Definition: Let $\mathbb R^n$ be the $n$-dimensional real vector space. An exterior $k$-form call any skew-symmetric tensor on $\mathbb R^n$ of rank $k$. Denote the set of exterior $k$-forms by $E^k$.
Now $w\in E^k$ if and only if $w$ is poly-linear in all its arguments and $$\forall i\in\overline {1,n}\qquad w(c_1,\dots c_i,c_{i+1},\dots, c_k)=-w(c_1,\dots c_{i+1},c_i,\dots, c_k)$$
Definition: Define the exterior product "$\land$" on $1$-forms by $$w_1\land\dots\land w_k(c_1,\dots, c_k)=\begin{vmatrix} w_1(c_1) & w_2(c_1) & \dots & w_k(c_1)\\ w_1(c_2) & w_2(c_2) & \dots & w_k(c_2)\\ \vdots & \vdots & \ddots &\\ w_1(c_n) & w_2(c_n) & \dots & w_k(c_n)\\ \end{vmatrix}$$
Proposition: Assume $x_1,\dots, x_n$ is a basis of $(\mathbb R^n)^*$, the dual of $\mathbb R^n$. Then the set of basic $k$-forms $B=\{x_{i_1}\land\dots\land x_{i_k}\quad :\quad 1\leq i_1<i_2<\dots i_k\leq n \}$ is a basis of $E^k$ (considered as a real vector space with pointwise addition).
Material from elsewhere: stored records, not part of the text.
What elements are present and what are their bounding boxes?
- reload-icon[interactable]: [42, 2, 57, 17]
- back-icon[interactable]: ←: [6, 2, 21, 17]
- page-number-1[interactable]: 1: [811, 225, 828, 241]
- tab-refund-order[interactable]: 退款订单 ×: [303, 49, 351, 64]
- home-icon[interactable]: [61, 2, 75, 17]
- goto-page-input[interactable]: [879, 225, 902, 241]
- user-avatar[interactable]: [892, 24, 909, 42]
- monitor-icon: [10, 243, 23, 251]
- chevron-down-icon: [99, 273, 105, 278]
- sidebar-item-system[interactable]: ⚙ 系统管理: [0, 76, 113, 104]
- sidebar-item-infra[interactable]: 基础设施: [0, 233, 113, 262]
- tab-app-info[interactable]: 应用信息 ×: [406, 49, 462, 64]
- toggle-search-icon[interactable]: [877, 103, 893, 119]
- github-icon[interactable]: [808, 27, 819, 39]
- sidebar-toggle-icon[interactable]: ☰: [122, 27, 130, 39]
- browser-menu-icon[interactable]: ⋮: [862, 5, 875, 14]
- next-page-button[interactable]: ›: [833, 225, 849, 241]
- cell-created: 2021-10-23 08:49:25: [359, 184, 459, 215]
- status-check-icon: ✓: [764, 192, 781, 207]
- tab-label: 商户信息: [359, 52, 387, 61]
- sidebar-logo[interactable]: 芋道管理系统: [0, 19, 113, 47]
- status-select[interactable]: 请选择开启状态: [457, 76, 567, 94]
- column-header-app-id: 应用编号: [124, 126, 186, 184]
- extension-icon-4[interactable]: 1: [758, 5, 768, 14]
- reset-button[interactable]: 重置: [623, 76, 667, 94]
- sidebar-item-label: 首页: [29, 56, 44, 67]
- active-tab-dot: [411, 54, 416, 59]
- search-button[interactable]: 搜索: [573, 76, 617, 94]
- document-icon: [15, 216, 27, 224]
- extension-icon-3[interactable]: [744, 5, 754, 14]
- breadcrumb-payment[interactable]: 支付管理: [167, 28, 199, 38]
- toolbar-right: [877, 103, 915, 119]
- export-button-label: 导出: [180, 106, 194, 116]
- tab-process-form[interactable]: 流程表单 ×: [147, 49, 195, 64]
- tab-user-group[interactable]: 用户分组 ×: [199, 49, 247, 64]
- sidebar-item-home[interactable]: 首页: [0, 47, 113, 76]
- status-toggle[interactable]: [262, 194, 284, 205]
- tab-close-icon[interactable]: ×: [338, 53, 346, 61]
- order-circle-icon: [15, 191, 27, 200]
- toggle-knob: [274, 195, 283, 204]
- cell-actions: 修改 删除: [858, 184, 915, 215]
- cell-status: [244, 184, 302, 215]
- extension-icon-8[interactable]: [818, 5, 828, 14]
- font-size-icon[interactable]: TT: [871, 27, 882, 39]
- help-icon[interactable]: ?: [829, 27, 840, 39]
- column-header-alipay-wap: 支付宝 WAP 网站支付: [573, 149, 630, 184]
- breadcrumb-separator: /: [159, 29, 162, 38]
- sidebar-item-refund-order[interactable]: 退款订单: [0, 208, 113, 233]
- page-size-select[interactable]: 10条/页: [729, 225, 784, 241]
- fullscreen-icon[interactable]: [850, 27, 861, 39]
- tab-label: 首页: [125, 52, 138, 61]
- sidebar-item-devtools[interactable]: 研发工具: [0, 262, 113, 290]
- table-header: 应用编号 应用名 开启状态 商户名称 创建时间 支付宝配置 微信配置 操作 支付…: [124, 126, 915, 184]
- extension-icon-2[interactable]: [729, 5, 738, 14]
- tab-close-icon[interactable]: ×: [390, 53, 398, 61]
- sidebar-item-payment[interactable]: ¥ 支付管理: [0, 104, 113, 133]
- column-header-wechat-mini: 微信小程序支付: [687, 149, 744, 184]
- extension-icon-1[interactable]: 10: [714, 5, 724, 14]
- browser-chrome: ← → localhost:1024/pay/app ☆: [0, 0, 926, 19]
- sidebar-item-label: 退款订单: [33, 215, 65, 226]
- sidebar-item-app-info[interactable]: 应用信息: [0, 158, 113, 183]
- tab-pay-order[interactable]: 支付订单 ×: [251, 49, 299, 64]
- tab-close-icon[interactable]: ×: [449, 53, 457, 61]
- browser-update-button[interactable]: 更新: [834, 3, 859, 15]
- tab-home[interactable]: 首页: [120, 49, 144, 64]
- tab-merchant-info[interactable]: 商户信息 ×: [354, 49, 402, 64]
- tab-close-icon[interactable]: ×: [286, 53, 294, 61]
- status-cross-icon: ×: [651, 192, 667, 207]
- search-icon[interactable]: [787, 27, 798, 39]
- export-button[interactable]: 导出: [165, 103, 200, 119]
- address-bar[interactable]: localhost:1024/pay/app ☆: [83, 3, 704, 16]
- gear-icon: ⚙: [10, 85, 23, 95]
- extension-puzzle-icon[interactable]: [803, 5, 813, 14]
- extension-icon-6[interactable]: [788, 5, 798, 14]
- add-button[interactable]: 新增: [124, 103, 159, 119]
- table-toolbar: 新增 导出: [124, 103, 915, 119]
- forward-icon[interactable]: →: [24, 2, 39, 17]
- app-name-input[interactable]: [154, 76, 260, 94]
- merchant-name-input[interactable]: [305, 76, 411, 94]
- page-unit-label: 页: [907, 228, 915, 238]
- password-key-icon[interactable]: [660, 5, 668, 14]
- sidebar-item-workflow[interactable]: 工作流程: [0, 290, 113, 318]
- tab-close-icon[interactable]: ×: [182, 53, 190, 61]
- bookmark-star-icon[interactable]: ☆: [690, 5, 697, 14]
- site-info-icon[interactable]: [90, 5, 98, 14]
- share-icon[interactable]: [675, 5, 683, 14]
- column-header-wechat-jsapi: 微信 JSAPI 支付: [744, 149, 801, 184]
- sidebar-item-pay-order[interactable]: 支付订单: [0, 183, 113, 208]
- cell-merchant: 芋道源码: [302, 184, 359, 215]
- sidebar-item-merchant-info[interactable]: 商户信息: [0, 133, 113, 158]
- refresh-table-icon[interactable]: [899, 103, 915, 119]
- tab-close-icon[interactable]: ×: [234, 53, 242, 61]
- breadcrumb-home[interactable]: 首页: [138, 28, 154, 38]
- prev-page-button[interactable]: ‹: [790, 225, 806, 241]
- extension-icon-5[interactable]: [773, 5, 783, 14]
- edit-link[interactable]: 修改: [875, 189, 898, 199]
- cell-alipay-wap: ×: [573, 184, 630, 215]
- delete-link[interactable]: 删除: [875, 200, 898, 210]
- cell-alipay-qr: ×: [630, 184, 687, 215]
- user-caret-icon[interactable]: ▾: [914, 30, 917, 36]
Attempt: Assume $e_1\dots e_n$ is the dual basis to $x_1,\dots, x_n$. To see that $B$ spans $E^k$ it suffices to see that any form $w$ is a linear combination $w=\sum_I a_Ix_I$. Here $I$ spans the increasing multi-indexes, and if $I=i_1,\dots ,i_k$ then $x_I:=x_{i_1}\land\dots\land x_{i_k}$, and $a_I:=w(x_{i_1},\dots,x_{i_k})$. The above is apparent from $i_l\not=i_m\Rightarrow x_i(e_j)=0$ and from the definition of the exterior product.
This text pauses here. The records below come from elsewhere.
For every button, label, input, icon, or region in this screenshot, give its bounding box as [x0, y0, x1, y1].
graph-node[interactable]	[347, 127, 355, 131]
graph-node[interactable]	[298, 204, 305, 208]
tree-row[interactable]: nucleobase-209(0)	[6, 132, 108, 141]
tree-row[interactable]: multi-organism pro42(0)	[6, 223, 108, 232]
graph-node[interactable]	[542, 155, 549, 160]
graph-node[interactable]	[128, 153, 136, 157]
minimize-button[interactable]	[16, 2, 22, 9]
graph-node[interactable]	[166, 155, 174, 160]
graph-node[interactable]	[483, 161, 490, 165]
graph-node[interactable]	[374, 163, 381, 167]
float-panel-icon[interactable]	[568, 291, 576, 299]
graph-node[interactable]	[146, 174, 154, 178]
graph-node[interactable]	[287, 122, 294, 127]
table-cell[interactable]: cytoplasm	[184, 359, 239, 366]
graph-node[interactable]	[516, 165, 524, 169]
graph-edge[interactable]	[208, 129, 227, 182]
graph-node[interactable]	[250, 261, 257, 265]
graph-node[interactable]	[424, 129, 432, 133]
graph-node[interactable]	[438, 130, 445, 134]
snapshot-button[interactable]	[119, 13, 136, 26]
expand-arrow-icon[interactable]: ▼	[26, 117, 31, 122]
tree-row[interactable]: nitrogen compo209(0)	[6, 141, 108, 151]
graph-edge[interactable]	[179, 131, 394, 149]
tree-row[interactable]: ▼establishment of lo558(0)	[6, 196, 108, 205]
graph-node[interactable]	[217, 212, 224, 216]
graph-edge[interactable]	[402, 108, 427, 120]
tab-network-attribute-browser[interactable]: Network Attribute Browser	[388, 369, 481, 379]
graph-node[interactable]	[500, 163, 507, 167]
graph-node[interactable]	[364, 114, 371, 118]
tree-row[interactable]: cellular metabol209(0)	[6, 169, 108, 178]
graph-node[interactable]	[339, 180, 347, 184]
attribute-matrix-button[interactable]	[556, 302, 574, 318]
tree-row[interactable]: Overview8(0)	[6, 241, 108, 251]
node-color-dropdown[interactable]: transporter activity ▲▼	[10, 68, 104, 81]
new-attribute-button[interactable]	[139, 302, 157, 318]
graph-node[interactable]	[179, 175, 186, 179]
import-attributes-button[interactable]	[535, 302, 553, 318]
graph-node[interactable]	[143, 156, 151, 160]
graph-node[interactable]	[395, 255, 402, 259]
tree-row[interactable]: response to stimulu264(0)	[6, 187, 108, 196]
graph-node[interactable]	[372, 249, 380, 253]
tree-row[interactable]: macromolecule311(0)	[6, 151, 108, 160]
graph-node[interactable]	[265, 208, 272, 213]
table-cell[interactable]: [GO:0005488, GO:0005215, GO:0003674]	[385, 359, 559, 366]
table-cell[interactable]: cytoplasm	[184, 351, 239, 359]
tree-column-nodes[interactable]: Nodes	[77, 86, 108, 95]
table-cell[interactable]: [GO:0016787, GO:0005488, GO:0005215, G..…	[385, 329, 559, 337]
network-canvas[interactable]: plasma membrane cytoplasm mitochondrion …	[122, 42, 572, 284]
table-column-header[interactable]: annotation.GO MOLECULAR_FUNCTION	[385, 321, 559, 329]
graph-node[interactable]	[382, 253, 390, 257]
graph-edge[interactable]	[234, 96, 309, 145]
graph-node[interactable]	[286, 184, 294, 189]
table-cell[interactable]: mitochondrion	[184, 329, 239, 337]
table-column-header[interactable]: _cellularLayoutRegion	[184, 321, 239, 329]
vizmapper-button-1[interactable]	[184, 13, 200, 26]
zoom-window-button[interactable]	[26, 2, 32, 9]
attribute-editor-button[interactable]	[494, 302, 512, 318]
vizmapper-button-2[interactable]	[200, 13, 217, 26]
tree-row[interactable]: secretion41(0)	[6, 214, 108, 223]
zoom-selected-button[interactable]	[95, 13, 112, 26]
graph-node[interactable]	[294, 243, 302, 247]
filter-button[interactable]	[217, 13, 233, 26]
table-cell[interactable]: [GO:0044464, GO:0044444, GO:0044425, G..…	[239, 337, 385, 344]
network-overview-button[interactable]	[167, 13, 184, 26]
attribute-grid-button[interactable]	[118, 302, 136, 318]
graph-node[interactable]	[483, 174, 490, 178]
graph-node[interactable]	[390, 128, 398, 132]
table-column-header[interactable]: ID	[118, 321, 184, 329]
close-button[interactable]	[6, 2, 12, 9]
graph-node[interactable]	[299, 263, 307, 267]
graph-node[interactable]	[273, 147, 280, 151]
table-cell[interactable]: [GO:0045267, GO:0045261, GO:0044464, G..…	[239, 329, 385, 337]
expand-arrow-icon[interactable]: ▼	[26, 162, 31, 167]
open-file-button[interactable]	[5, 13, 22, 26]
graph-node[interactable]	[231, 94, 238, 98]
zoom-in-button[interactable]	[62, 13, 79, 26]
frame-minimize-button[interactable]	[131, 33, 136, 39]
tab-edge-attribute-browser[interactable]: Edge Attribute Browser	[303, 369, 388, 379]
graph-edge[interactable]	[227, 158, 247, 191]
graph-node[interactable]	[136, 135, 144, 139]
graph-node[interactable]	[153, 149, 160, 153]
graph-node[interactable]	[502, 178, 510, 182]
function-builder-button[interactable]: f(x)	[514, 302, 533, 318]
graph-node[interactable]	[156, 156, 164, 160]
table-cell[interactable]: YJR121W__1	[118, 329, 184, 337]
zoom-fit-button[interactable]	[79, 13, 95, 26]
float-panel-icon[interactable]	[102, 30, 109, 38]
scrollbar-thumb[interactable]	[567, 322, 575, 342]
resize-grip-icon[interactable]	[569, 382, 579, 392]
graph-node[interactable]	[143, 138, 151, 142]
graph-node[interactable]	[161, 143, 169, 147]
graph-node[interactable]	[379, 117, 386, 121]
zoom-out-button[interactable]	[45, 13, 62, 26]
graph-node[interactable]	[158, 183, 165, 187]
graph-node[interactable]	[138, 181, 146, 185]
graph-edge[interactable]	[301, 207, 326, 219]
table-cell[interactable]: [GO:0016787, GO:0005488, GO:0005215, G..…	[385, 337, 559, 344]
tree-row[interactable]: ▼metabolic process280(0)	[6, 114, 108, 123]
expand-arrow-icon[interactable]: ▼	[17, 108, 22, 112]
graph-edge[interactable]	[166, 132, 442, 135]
To establish linear independence I tried assuming to the contrary. Then I expressed an arbitrary element of the supposed basis as a linear combination of the others. I imagine evaluating both sides at some carefully chosen vectors should yield a contradiction. May I get help with the details?
N.B. I want to avoid looking at the exterior product as an alternation of the tensor product. Also, I read Rudins proof, but I cannot interpret it in terms of my definitions.
To establish linear independence I had expressed one of the basic form in terms of the others. That is, if $J$ spans the increasing indexes, then
$$x_I=\sum_Ja_Jx_J$$
Evaluating $x_I(e_I)$ yealds $1$ but the right hand side gives $0$, a contradictoin. Therefore, the basic forms are linearly independent.